I lavori di ristrutturazione dell’Aula Giulio Cesare in Campidoglio finiti nell’inchiesta Mafia Capitale, si sono svolti tra i mesi di aprile e settembre 2010 e sono costati oltre due milioni e mezzo di euro. La gara sarebbe stata affidata a trattativa privata a Fabrizio Amore, imprenditore coinvolto nell’inchiesta Mafia Capitale.

L’operazione di oggi è stata disposta dalla Procura della Repubblica di Roma.
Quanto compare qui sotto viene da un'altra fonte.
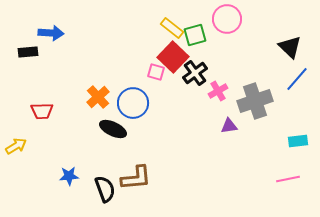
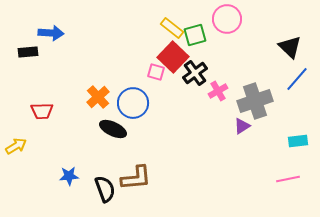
purple triangle: moved 13 px right; rotated 24 degrees counterclockwise
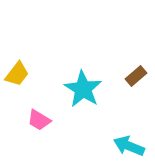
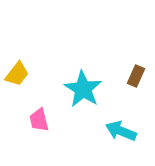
brown rectangle: rotated 25 degrees counterclockwise
pink trapezoid: rotated 45 degrees clockwise
cyan arrow: moved 8 px left, 15 px up
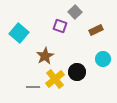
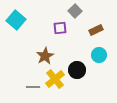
gray square: moved 1 px up
purple square: moved 2 px down; rotated 24 degrees counterclockwise
cyan square: moved 3 px left, 13 px up
cyan circle: moved 4 px left, 4 px up
black circle: moved 2 px up
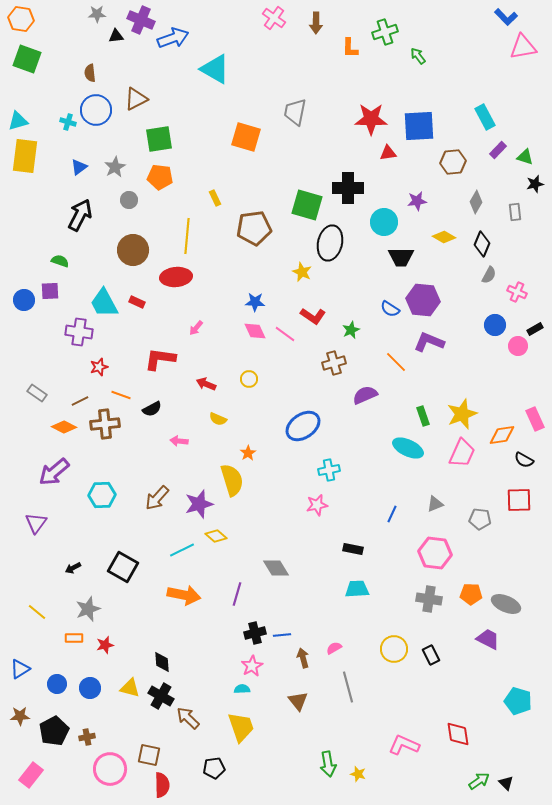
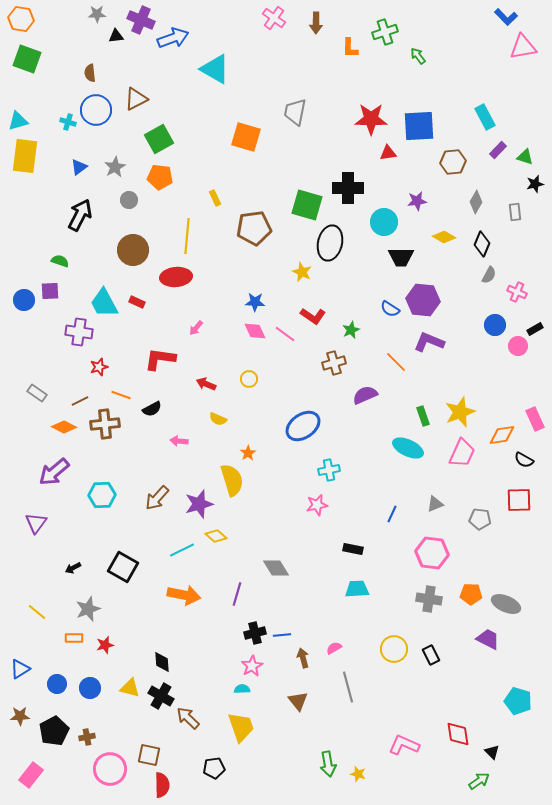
green square at (159, 139): rotated 20 degrees counterclockwise
yellow star at (462, 414): moved 2 px left, 2 px up
pink hexagon at (435, 553): moved 3 px left
black triangle at (506, 783): moved 14 px left, 31 px up
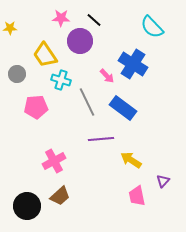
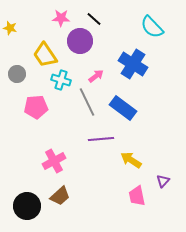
black line: moved 1 px up
yellow star: rotated 16 degrees clockwise
pink arrow: moved 11 px left; rotated 84 degrees counterclockwise
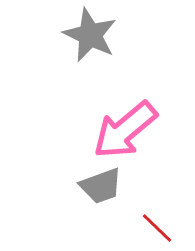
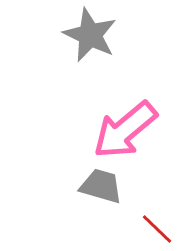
gray trapezoid: rotated 144 degrees counterclockwise
red line: moved 1 px down
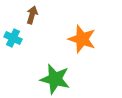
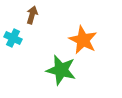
orange star: moved 1 px right, 1 px down; rotated 8 degrees clockwise
green star: moved 6 px right, 9 px up
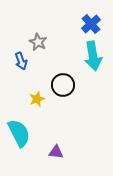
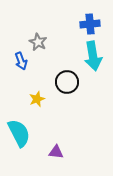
blue cross: moved 1 px left; rotated 36 degrees clockwise
black circle: moved 4 px right, 3 px up
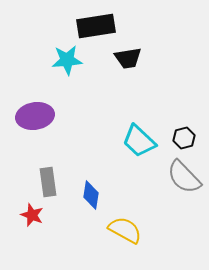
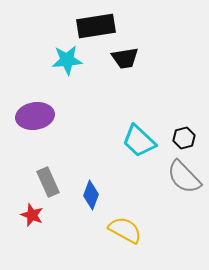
black trapezoid: moved 3 px left
gray rectangle: rotated 16 degrees counterclockwise
blue diamond: rotated 12 degrees clockwise
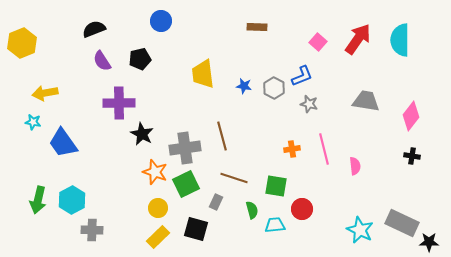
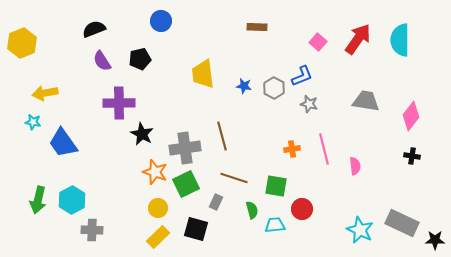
black star at (429, 242): moved 6 px right, 2 px up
I reati contestati a vario titolo sono quelli di associazione a delinquere, truffa aggravata e continuata in danno del comune di Roma, falso, turbativa d’asta, emissione e utilizzo di fatture false, indebite compensazioni d’imposta, sottrazione fraudolenta al pagamento delle imposte con l’aggravante del reato transnazionale. Oltre ai cinque arresti sono state denunciate anche venti persone. Per quanto riguarda invece il reato di truffa, sono state segnalate all’autorità giudiziaria tre società.

Mafia Capitale: si dimette capogruppo Pd Regione Lazio

In tutto questo, oggi si è dimesso anche Marco Vincenzi, capogruppo del Partito Democratico alla Regione Lazio ed ex sindaco della città di Tivoli. Le dimissioni sono arrivate con la precisazione che nessun avviso di garanzia è stato emesso a suo carico e che è totalmente estraneo ai fatti. Vincenzi ha quindi chiarito che: “Non corrispondono nel modo più assoluto a verità e sono destituite di fondamento le affermazioni di Salvatore Buzzi su un mio presunto interessamento per far ricevere al municipio di Ostia 600mila euro o qualsiasi altra cifra. Di conseguenza non possono essere stati approvati in Consiglio regionale emendamenti del sottoscritto per elargire fondi ad Ostia, agli altri municipi della Capitale o al comune di Roma“.